Opposition backs Pak govt against Qadri
Pakistan’s opposition parties have announced that they will resist any “extra-constitutional changes” in the country and will support the government and the Election Commision in holding general elections later this year, reports Imtiaz Ahmad.world Updated: Jan 17, 2013 00:04 IST
Pakistan’s opposition parties have announced that they will resist any “extra-constitutional changes” in the country and will support the government and the Election Commision in holding general elections later this year.
Opposition leader Mian Nawaz Sharif told a press conference in Islamabad on Wednesday that the goverment should announce an election schedule “as soon as possible” and announce the formation of an interim set-up ahead of the elections.
Sharif was accompanied at the press conference by representatives of most political parties.
In the meantime, Minhajul Quran International (MQI) leader Tahirul Qadri, whose sit-down protest in Islamabad continues, outlined four demands during his address on Wednesday and set a one-day deadline for them to be fulfilled.
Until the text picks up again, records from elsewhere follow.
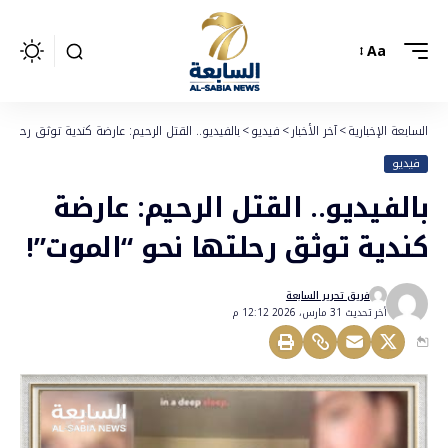
Aa
السابعة الإخبارية
>
آخر الأخبار
>
فيديو
>
بالفيديو.. القتل الرحيم: عارضة كندية توثق رحلتها
فيديو
بالفيديو.. القتل الرحيم: عارضة
كندية توثق رحلتها نحو “الموت”!
فريق تحرير السابعة
أخر تحديث 31 مارس، 2026 12:12 م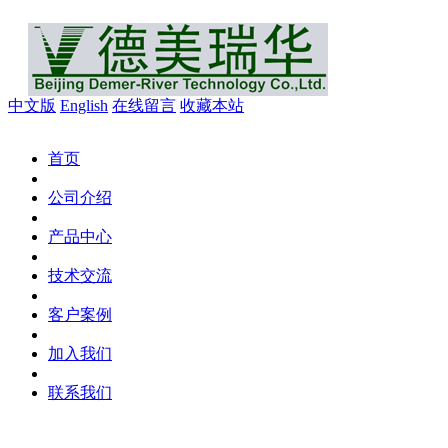
中文版
English
在线留言
收藏本站
首页
公司介绍
产品中心
技术交流
客户案例
加入我们
联系我们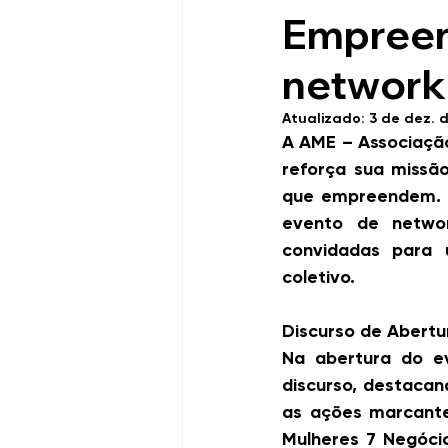
Empreen
networki
Atualizado:
3 de dez. 
A AME – Associaçã
reforça sua missã
que empreendem. O
evento de networ
convidadas para 
coletivo.
Discurso de Abertu
Na abertura do ev
discurso, destacan
as ações marcantes
Mulheres 7 Negócio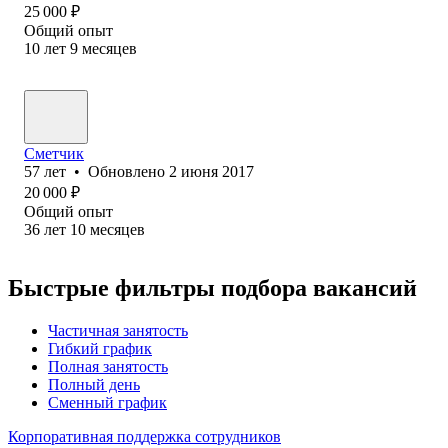
25 000
₽
Общий опыт
10
лет
9
месяцев
Сметчик
57
лет
•
Обновлено
2 июня 2017
20 000
₽
Общий опыт
36
лет
10
месяцев
Быстрые фильтры подбора вакансий
Частичная занятость
Гибкий график
Полная занятость
Полный день
Сменный график
Корпоративная поддержка сотрудников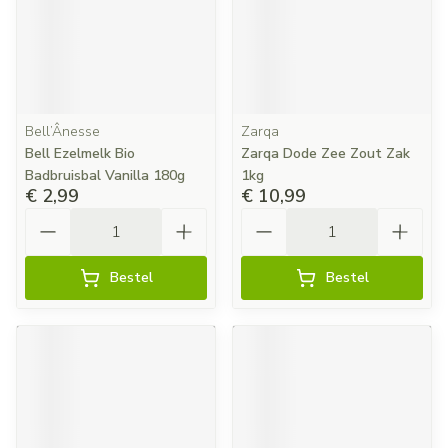
Bell’Ânesse
Zarqa
Bell Ezelmelk Bio
Zarqa Dode Zee Zout Zak
Badbruisbal Vanilla 180g
1kg
€ 2,99
€ 10,99
Aantal
Aantal
Bestel
Bestel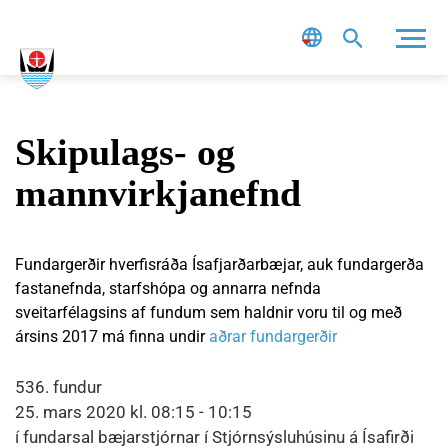
Leit
Skipulags- og
mannvirkjanefnd
Fundargerðir hverfisráða Ísafjarðarbæjar, auk fundargerða
fastanefnda, starfshópa og annarra nefnda
sveitarfélagsins af fundum sem haldnir voru til og með
ársins 2017 má finna undir
aðrar fundargerðir
536. fundur
25. mars 2020 kl. 08:15 - 10:15
í fundarsal bæjarstjórnar í Stjórnsýsluhúsinu á Ísafirði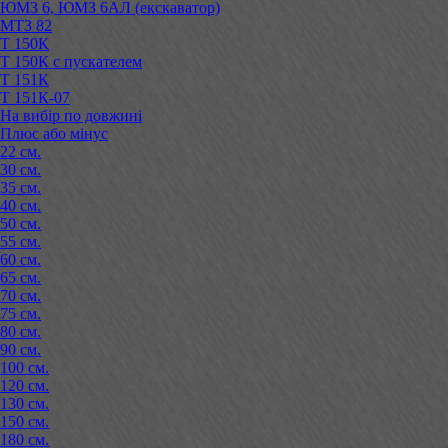
ЮМЗ 6, ЮМЗ 6АЛ (екскаватор)
МТЗ 82
Т 150К
Т 150К с пускателем
Т 151К
Т 151К-07
На вибір по довжині
Плюс або мінус
22 см.
30 см.
35 см.
40 см.
50 см.
55 см.
60 см.
65 см.
70 см.
75 см.
80 см.
90 см.
100 см.
120 см.
130 см.
150 см.
180 см.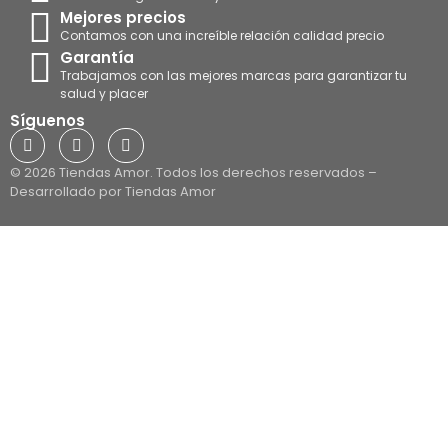
Mejores precios
Contamos con una increíble relación calidad precio
Garantía
Trabajamos con las mejores marcas para garantizar tu
salud y placer
Síguenos
© 2026 Tiendas Amor. Todos los derechos reservados –
Desarrollado por Tiendas Amor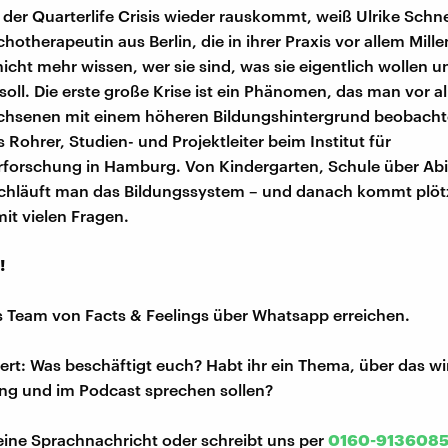
der Quarterlife Crisis wieder rauskommt, weiß Ulrike Schne
otherapeutin aus Berlin, die in ihrer Praxis vor allem Mille
nicht mehr wissen, wer sie sind, was sie eigentlich wollen 
soll. Die erste große Krise ist ein Phänomen, das man vor a
chsenen mit einem höheren Bildungshintergrund beobacht
 Rohrer, Studien- und Projektleiter beim Institut für
forschung in Hamburg. Von Kindergarten, Schule über Abi
chläuft man das Bildungssystem – und danach kommt plötz
it vielen Fragen.
!
s Team von Facts & Feelings über Whatsapp erreichen.
iert: Was beschäftigt euch? Habt ihr ein Thema, über das w
ng und im Podcast sprechen sollen?
eine Sprachnachricht oder schreibt uns per
0160-913608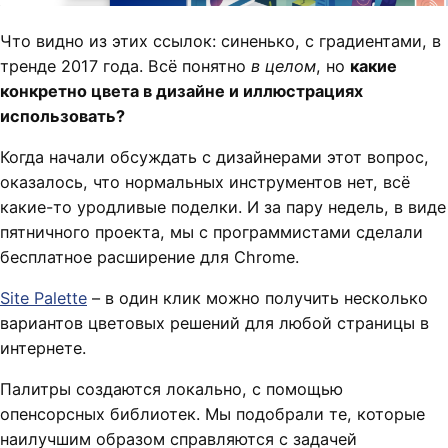
Что видно из этих ссылок: синенько, с градиентами, в
тренде 2017 года. Всё понятно
в целом
, но
какие
конкретно цвета в дизайне и иллюстрациях
использовать?
Когда начали обсуждать с дизайнерами этот вопрос,
оказалось, что нормальных инструментов нет, всё
какие-то уродливые поделки. И за пару недель, в виде
пятничного проекта, мы с программистами сделали
бесплатное расширение для Chrome.
Site Palette
– в один клик можно получить несколько
вариантов цветовых решений для любой страницы в
интернете.
Палитры создаются локально, с помощью
опенсорсных библиотек. Мы подобрали те, которые
наилучшим образом справляются с задачей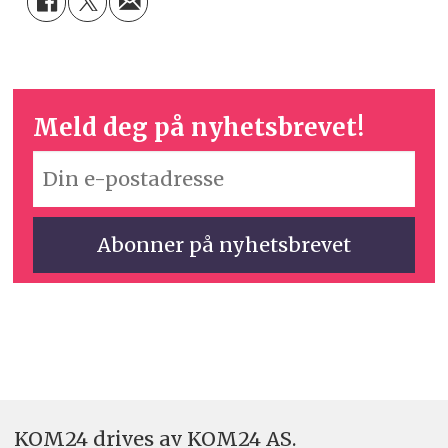
Meld deg på nyhetsbrevet!
KOM24 drives av KOM24 AS.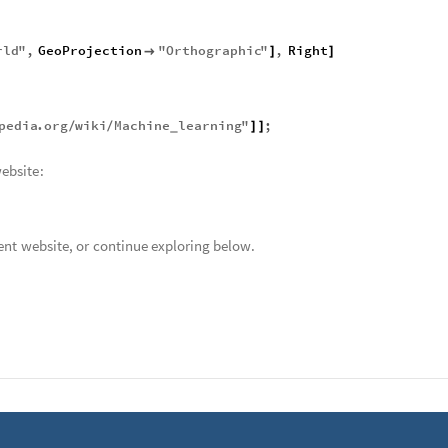
rld
"
,
GeoProjection
"
Orthographic
"
,
Right

]
]
pedia
.
org
wiki
Machine
learning
"
;
/
/
]
]
_
ebsite
:
ent
website
,
or
continue
exploring
below
.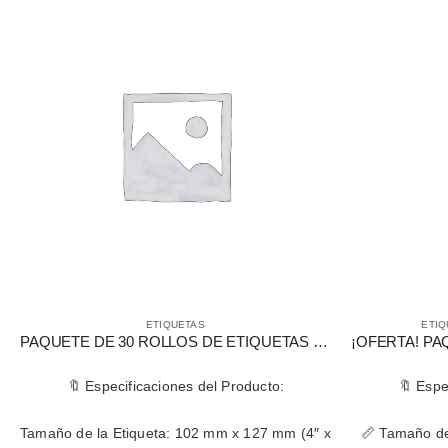
ETIQUETAS
ETIQ
PAQUETE DE 30 ROLLOS DE ETIQUETAS TÉRMICAS DIRECTAS 102 X 127 MM (4″ X 5″)
🔖 Especificaciones del Producto:
🔖 Espe
Tamaño de la Etiqueta: 102 mm x 127 mm (4″ x
📏 Tamaño de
The demands were: to announce electoral reforms before elections, to dissolve the election commission and form a new one, to not allow compromise between two political parties in a proposed caretaker set-up and to dissolve the provincial and national assemblies.
In response, information minister Qamar Zaman Kaira questioned their credibility.
“He wants the government, assemblies, parliament and the election commission to be dissolved and then get the caretaker government to himself… But if all these things are dissolved, then how will new things be formed?” he said at a press briefing.
However, the points raised by Qadri have found sympathy even within the main political players of the country.
The Muttahida Qaumi Movement says it supports Qadri “in principle” because he talks of taxing rich landlords and bringing some sort of accountability for politicians.
Imran Khan’s Tehreek-e-Insaf supports Qadri’s demand to change the set-up of the election commission and to examine politicians before they are allowed to stand for office.